The joint transport, which left Dresden on March 2 or 3, 1943, consisted of a number of transports with Jews from Paderborn, Hannover, Dresden and other western and eastern German towns. In light of the advanced destruction of the Jewish communities in the Reich, the Gestapo offices in small and midsized towns were, at this point in time, unable to assemble large scale transports to the East according to the RSHA guidelines. Therefore, the deportation train travelled eastwards, stopping at a number of towns to pick up smaller groups of deportees to make up the numbers. According to current research, when the train left Germany, it carried a total of around 1,500 Jews. At least two survivors, among them one from Dresden, recall that the train stopped several times for a period of hours and that it grew in length.
It was the third large transport that left the Reich as a result of the "Factory Action". Almost all deportees from Dresden were arrested in connection with it. On the way to Dresden, it transported 99 persons from Paderborn, 84 from Bielefeld and 38 from Hannover. Maybe some Jews, who previously had emigrated from Norway, were also loaded on that train.

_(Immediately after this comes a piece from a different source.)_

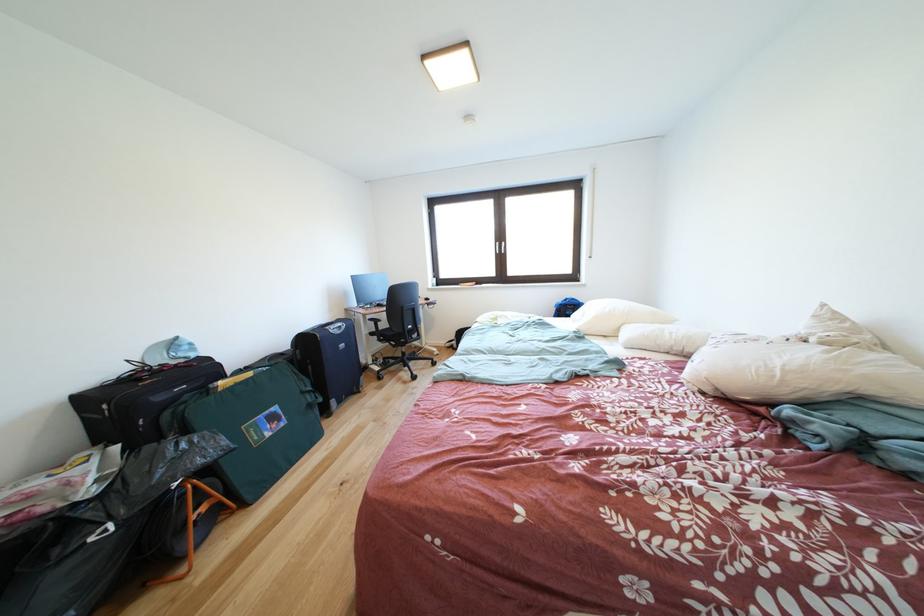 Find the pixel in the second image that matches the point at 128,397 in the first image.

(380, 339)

Prior to the deportation from Dresden around 350 Jews from the districts of Erfurt, Halle (Saale), Leipzig, Chemnitz and Plauen had also been arrested during the Factory Action. In Dresden these Jews were concentrated in the Hellerberg camp that had been established at the Goehle plant of the Zeiss Ikon Company in the northern outskirts of Dresden to intern slave workers. Earlier on January 17, 1943, Victor Klemperer, the philologist from Dresden had noted in his diary: "[...] large number of Jews are being given the notice. Half the (Jewish) workforce has already given the sack [...] Now there is supposed to be a new Reich decree: No Jew can be employed in an armaments plant anymore [...] Poland looms."...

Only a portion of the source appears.